# **CONICAL SYSTOLIC ARRAY FOR MATRIX INVERSION**

H.S.Shahhoseini, A.Khayatzadeh, M.Naderi

Electrical Engineering Department Iran University of Science and Technology Tehran Narmak 16844, Iran. Email: h\_s\_shahhoseini@hotmail.com

#### Abstract:

Matrices have been used in many analytical and simulation models and numerical solutions. Matrix operations have essential role in many scientific and engineering applications. One of the most time-consuming operations among matrix operations is matrix inversion. Many hardware designs and software algorithms have been proposed to reduce the time of computation. They will be more important for the large size matrix.

In this paper a systolic array structure is proposed for matrix inversion, which is called Conical Systolic Array, CSA. Gaussian elimination algorithm is used in the CSA. Comparing previous designs, the number of processing elements, PEs, for CSA is 25% less than the previous design yet the total computation time is lower than the previous array.

Keywords: Systolic array, Matrix inversion, Parallel processing, Performance evaluation.

### 1. Introduction:

Matrices have been used in many areas of engineering and scientific applications for making analytical models. Many algorithms and numerical solutions have been constructed on the basis of matrices in different applications such as signal processing [1], power distribution [2,3], circuit design [4,5], parallel processing [6], image processing [7] and so on. Among matrix operations, matrix inversion is a time-consuming operation, and has been needed in almost all of the above applications. Since the time of operation for matrix inversion is nonlinearly increased by the size of matrix, different software and hardware methods have been proposed to reduce the time of the operation [8-10]. In both software and hardware methods parallelism is key point for reaching the minimum possible time.

Systolic array is the best parallel architecture, which uses fine grain parallelism and can map any recursive algorithms such as matrix inversion algorithm onto VLSI devices [8,9,11]. In this paper a systolic array is designed for matrix inversion. The end of the array has been connected to its beginning, so it is called Conical Systolic Array or CSA. The main contribution of CSA is the reduction of PEs compared to the previous arrays [8,11]. Gaussian elimination without pivoting [9] is applied in CSA. The rest of paper is organized as follows: In section II previous methods for matrix inversion are reviewed. In section III the architecture of CSA and functional tasks of PEs are presented. In section IV the performance of array, on the basis of computation time and chip area, is evaluated. The paper is concluded in section V.

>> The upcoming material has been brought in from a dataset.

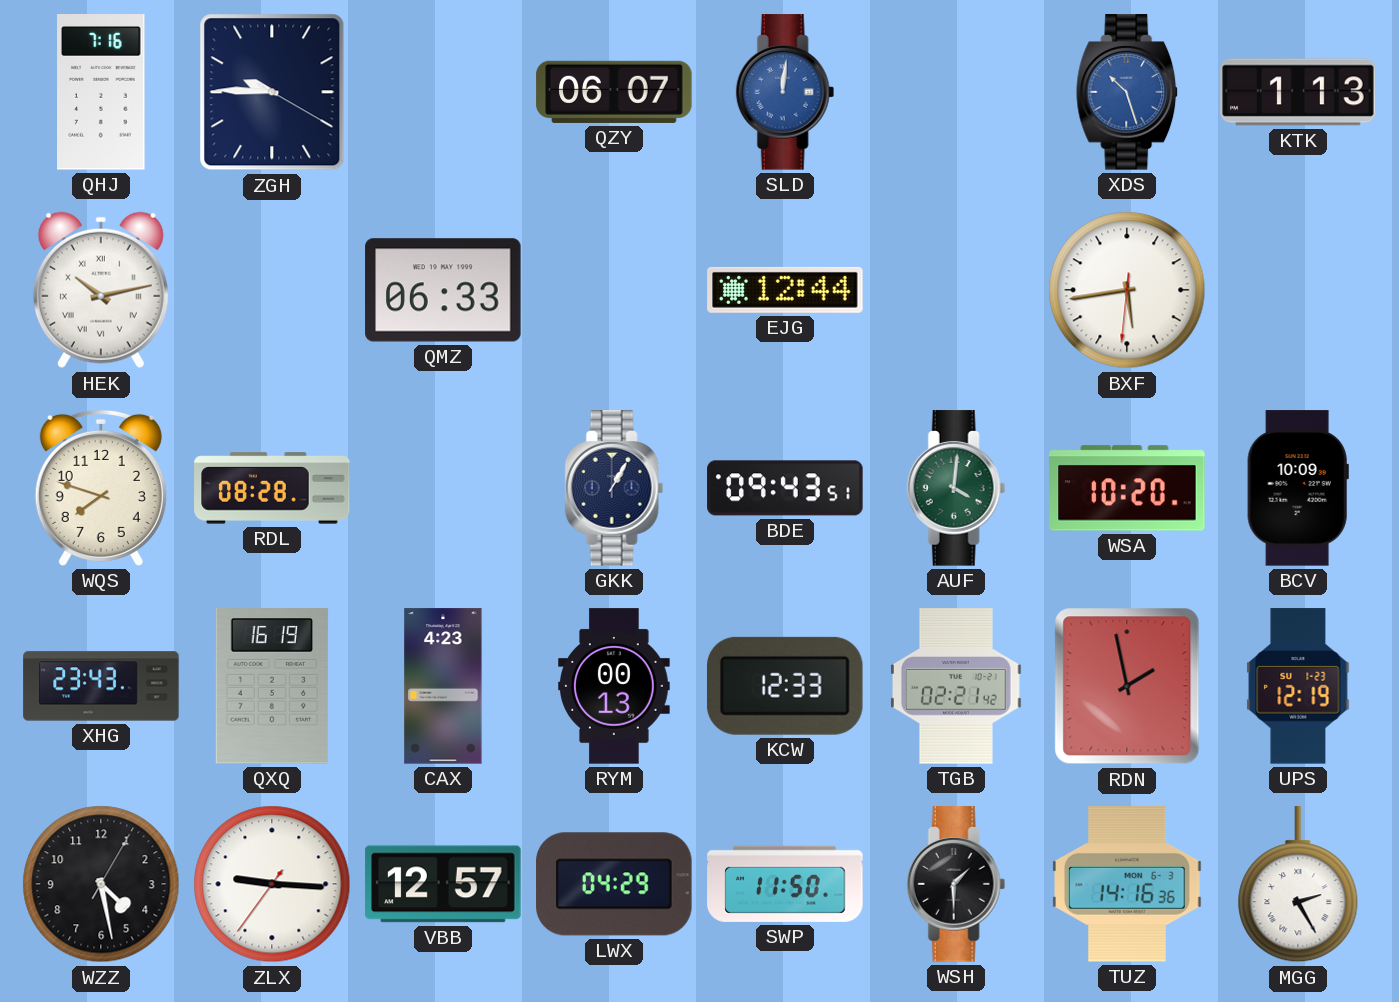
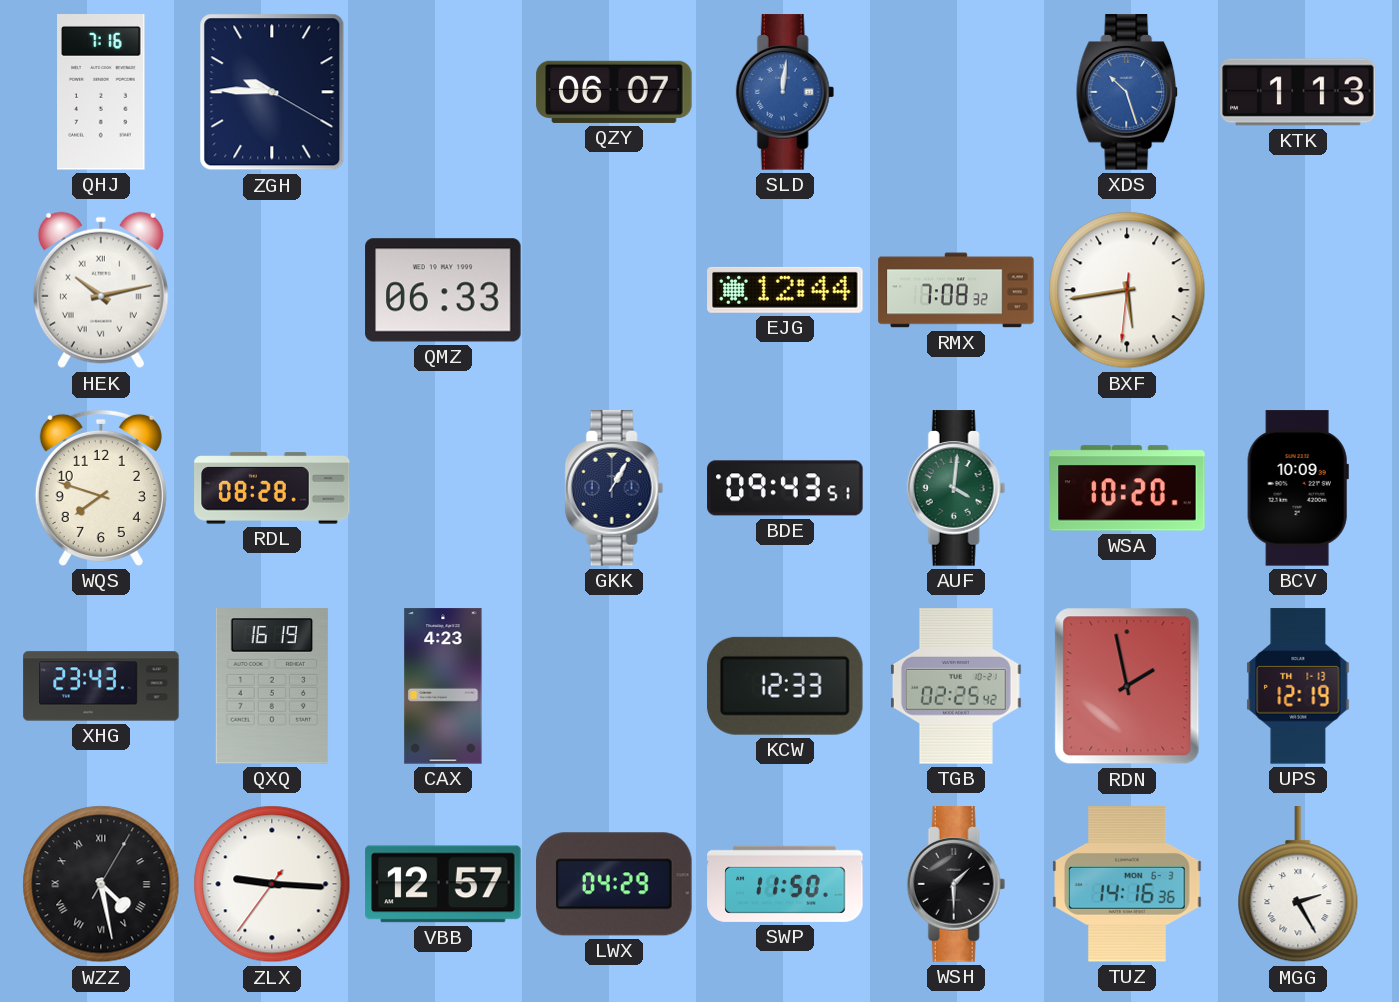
RMX: none -> 7:08
RYM: 00:13 -> none
TGB: 02:21 -> 02:25
UPS date: SU 1-23 -> TH 1-13
WZZ numerals: Arabic -> Roman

# 2. Matrix Inversion Methods:

Two main algorithms that have been mostly used for matrix inversion are:

- a) L-U decomposition.
- b) Gaussian elimination.

In L-U method the N x N matrix, A, is decomposed into L and U, which are lower and upper triangular matrices respectively, so as A = L.U. In second step,  $V = L^{-1}$  and  $W = U^{-1}$  are computed and in third step A<sup>-1</sup> is computed as  $A^{-1} = W.V$  [8].

In Gaussian elimination  $\{[A | I]\}\$  is constructed, in which I is Unity matrix. Then on both sections (A and I), it must be tried that A will be converted to Unity matrix, by Gaussian operation. Then matrix I will be changed to  $A^{-1}$ . This algorithm can be done by solving n linear equations, where n is the dimension of A.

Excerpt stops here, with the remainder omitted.